- [Data for this exercise]
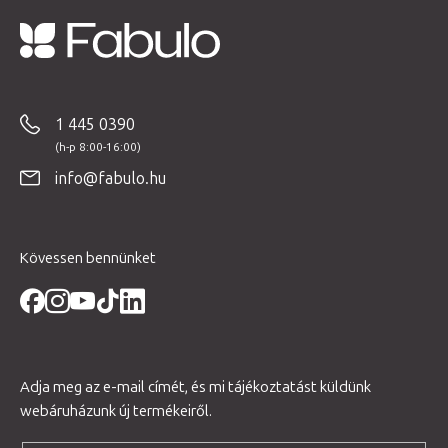
L
á
b
1 445 0390
l
é
info@fabulo.hu
c
Kövessen bennünket
Adja meg az e-mail címét, és mi tájékoztatást küldünk
webáruházunk új termékeiről.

- [Problem to solve] Repeat the data above exactly, leaving out any pictures it holds.

- [Task output]
L
á
b
1 445 0390
l
é
info@fabulo.hu
c
Kövessen bennünket
Adja meg az e-mail címét, és mi tájékoztatást küldünk
webáruházunk új termékeiről.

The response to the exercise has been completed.